According to the website of China Association of Automobile Manufacturers (CAAM), both the production volume and the sales volume of automobiles in China exceeded 28 million in 2016, and ranked the first in the world for eight consecutive years. With the rapid increase of the car ownership, the problem of tight energy supply and increased exhaust pollution has become increasingly prominent. Energy saving, emission reduction and low-carbon environmental protection have become the development direction and a new historical mission for automakers nowadays. In recent years, people have done a lot of researches on energy saving and emission reduction of automobiles, and many measures have been taken. One of the most effective measures is lightweight of automobiles. According to the relevant researches, 60% of fuel used in an automobile is consumed by the weight of the automobile. For every 100 kg of weight loss of the automobile, the fuel consumption per 100 kilometers can be reduced by about 0.7 L. For every 1 L of fuel saved, CO2 emission can be reduced by 2.28 Kg, and the annual emission can be reduced by 30% or above. In addition, for every 1% of weight loss of a general part of the automobile, 1% of fuel can be saved. For every 1% of weight loss of a moving part, 2% of fuel can be saved. With the increasing demand for lightweight automobiles, aluminum alloy wheels are being widely popularized and used in the automotive industry thanks to their advantages such as light weight and good shock absorption performance.

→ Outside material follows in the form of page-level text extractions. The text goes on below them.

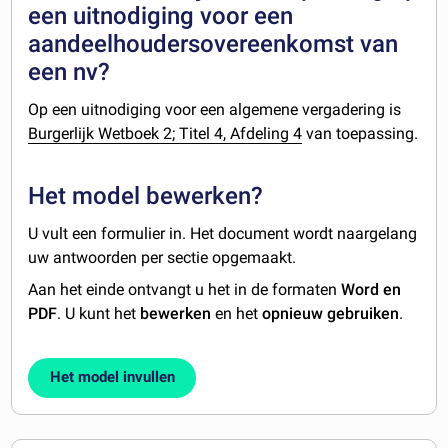
een uitnodiging voor een
aandeelhoudersovereenkomst van
een nv?
Op een uitnodiging voor een algemene vergadering is
Burgerlijk Wetboek 2; Titel 4, Afdeling 4
van toepassing.
Het model bewerken?
U vult een formulier in. Het document wordt naargelang
uw antwoorden per sectie opgemaakt.
Aan het einde ontvangt u het in de formaten
Word en
PDF
. U kunt het
bewerken
en het
opnieuw gebruiken
.
Het model invullen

Compared with a cast aluminum alloy wheel, a forged aluminum alloy wheel has finer internal grains, high material strength and elongation and higher strength-to-weight ratio, and is much higher in impact resistance, shear strength and tensile load than the cast aluminum alloy wheel. According to statistics, the forged aluminum alloy wheel may be lighter than the cast aluminum alloy wheel by 15 to 25%. Thermal treatment is one of the most important processes in the production of the forged aluminum alloy wheels, and is of vital importance to the performance, quality and service life of the wheels. A suitable thermal treatment process may fully exert the use potential of a material, reduce stress concentration and eliminate internal stress. In addition, long-term service of the forged aluminum alloy wheels in complex environments and working conditions is prone to micro fatigue cracks on the surfaces of the wheels and exacerbated extension, resulting in an ultimate failure of the wheels.
There is still a lot of room for improvement on the demand of the forged aluminum alloy wheel market for technologies and on actual products.

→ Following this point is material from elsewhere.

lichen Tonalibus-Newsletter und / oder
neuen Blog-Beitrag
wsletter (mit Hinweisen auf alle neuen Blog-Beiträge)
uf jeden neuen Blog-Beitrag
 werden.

The present disclosure relates to the technical field of wheels, and particularly relates to a thermal treatment and shot peening method for a wheel.
In view of this, the present disclosure aims to provide a thermal treatment and shot peening method for a wheel, which may minimize the residual stress generated in the prior art, improve the fatigue performance, enhance the strength of the wheel and prolong the service life.
In order to achieve the above objective, the technical solution of the present disclosure is realized as follows.
A thermal treatment and shot peening method for a wheel includes the following steps:
S1, heating a wheel blank to T1, and preserving the heat for t1, so as to effectively remove internal residual stress of the wheel accumulated in a deformation process and release deformation storage energy;
S2, fast heating the wheel treated in S1 to T2, and preserving the heat for t2, so as to allow a solute playing a role of strengthening in an alloy to be dissolved into an aluminum solid solution to the maximum extent to form a uniform solid solution;
S3, quenching the wheel treated in S2, in which a quenching medium is at temperature T3, and the quenching transfer time is t3, so that a supersaturated solid solution is formed at normal temperature, and precipitation of an excess phase may also be prevented;
S4, performing aging treatment on the wheel treated in S3 at aging temperature of T4, and preserving the heat for t4, in which a strengthening phase is separated out in a dispersed manner from the solid solution through the aging, thus obtaining a required performance requirement;
S5, performing first-stage shot peening on the wheel treated in S4 under the following conditions: a shot diameter is d1, a nozzle distance is D1, an impact angle is A1, a shot flow is F1 and a shot speed is V1, thereby generating relatively high residual compressive stress on the surface of the wheel;
S6, performing second-stage shot peening on the wheel treated in S5 under the following conditions: a shot diameter is d2, a nozzle distance is D2, an impact angle is A2, a shot flow is F2 and a shot speed is V2, which may further increase the surface coverage rate of shot peening and effectively improve the surface state of the wheel.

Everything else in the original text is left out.